16. 『You Sound, Reflect』Tara Jane O'Neil(8月リリース)

 この人のことは今は亡き大阪日本橋の貸レコード屋K2(もしくはこちらも貸レコード屋ではなくなってしまった東京神保町のジャニスだったかも)のスロウコアコーナーに置いてあるので知って、これは色々借りた中でとりわけ気に入った作品で、今回iTunesの2004年で検索したらこれもそうだったので入れた。今回改めて調べてみたらこの人、Slintと同郷ケンタッキー州ルイビルの伝説的ポストハードコア・スロウコアバンドRodanのメンバーだったということで、物事は繋がってんだなあ…と思った。Rodanについてはこちらの記事が詳しく、実際これを読みながら、そういう体系のことを知らずに今まで聴いてきたなあ…という程度の理解で、恐る恐る文章を打ってる次第。まあ、なるほどと思うところの方が大きいけども。
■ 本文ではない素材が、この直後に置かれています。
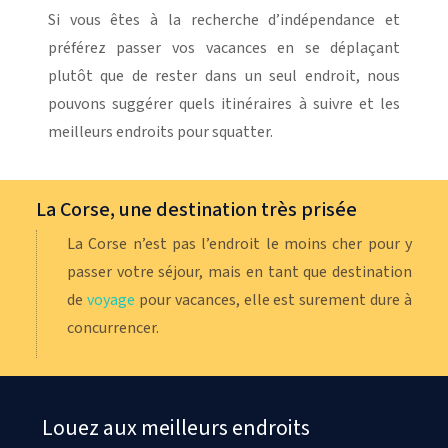
Si vous êtes à la recherche d’indépendance et
préférez passer vos vacances en se déplaçant
plutôt que de rester dans un seul endroit, nous
pouvons suggérer quels itinéraires à suivre et les
meilleurs endroits pour squatter.
La Corse, une destination très prisée
La Corse n’est pas l’endroit le moins cher pour y
passer votre séjour, mais en tant que destination
de
voyage
pour vacances, elle est surement dure à
concurrencer.
Louez aux meilleurs endroits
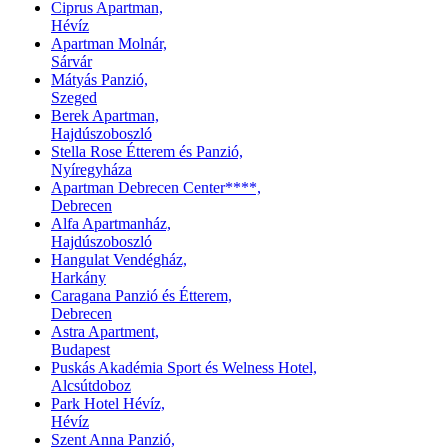
Ciprus Apartman,
Hévíz
Apartman Molnár,
Sárvár
Mátyás Panzió,
Szeged
Berek Apartman,
Hajdúszoboszló
Stella Rose Étterem és Panzió,
Nyíregyháza
Apartman Debrecen Center****,
Debrecen
Alfa Apartmanház,
Hajdúszoboszló
Hangulat Vendégház,
Harkány
Caragana Panzió és Étterem,
Debrecen
Astra Apartment,
Budapest
Puskás Akadémia Sport és Welness Hotel,
Alcsútdoboz
Park Hotel Hévíz,
Hévíz
Szent Anna Panzió,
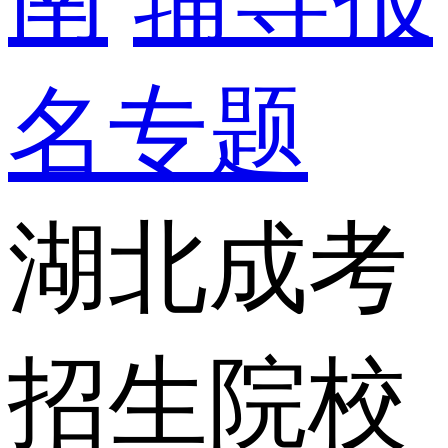
名专题
湖北成考
招生院校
 文字通り「スロウコア上がりのSSW作品」ではあるけども、そもそもスロウコアの構成要素にNeil Young的な荒涼感のあるカントリーロックは含まれていて、なので“スロウコア上がりのSSW作品”を存分に作れればいい作品になるに決まってる。そんなところで彼女のソロ4作目のフルアルバムとなる本作は、スロウコア的な幾何学的アンサンブルよりもSSW的なフォーキーさ及び歌が前に出て、弾き語り的なものを核にしながらもスロウコア由来の荒涼感や峻厳さがアレンジ上の程良いスパイスとして効いた良質なSSW作品と言える。1曲目の実質インストを経て始まる『Howl』の時点で、バイオリンの物悲しげなフレーズとポロポロと紡がれるエレキギターの対比が殺風景なコード感の中で歌とともにそういう風景を織り成していく。基本的には他の曲でも類似のコード感及びSSW作品にしては厳つめなギターの仕掛けが用意され、かつそれらが極端に楽曲を乗っ取りすぎず雰囲気に貢献するに留まる様に本作の統率を感じさせる。中には3曲目のようにアコースティック編成で完結するものもあるけど、基本的にはゴツゴツとしたエレキギターの響きを特徴としたバンドセットが付いてき、また本作の前作で培ったエレクトロ要素も所々に挿入されるため、もの寂しさはよりファンタジックに加速する。しかし、風通しの良い局面もあり、そういう時はジャケットのような、無意味で無差別に辺りを明るく照らす陽光のようなほんのりとした温かみを感じれる。

 ところで、彼女はどうやら今年である2024年にも新作を出していたようで、9曲37分と小ぶりでありながら、少しつまみ聴きした感じ、やはりいい雰囲気のある作品のようで、今年の聴くべきものも沢山あるんだろうな、こんなもの書いてる場合じゃないくらいには、と思った。まあ今年のことは今年のどっかでどうにかするさ。

 

www.youtube.com

日本の、しかしすげえところでライブしてるな…。

 

 

15. 『Good News for People Who Love Bad News』Modest Mouse(4月リリース)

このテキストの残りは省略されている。